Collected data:
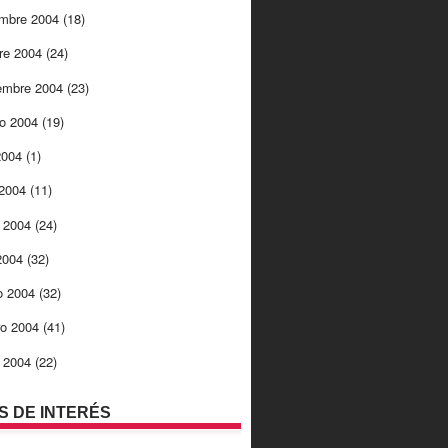
embre 2004
(18)
re 2004
(24)
embre 2004
(23)
to 2004
(19)
 2004
(1)
 2004
(11)
 2004
(24)
 2004
(32)
o 2004
(32)
ro 2004
(41)
o 2004
(22)
OS DE INTERÉS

_What the exercise asks:_
Output the records exactly as they appear, skipping any pictures.

_Solution for this task:_
embre 2004
(18)
re 2004
(24)
embre 2004
(23)
to 2004
(19)
 2004
(1)
 2004
(11)
 2004
(24)
 2004
(32)
o 2004
(32)
ro 2004
(41)
o 2004
(22)
OS DE INTERÉS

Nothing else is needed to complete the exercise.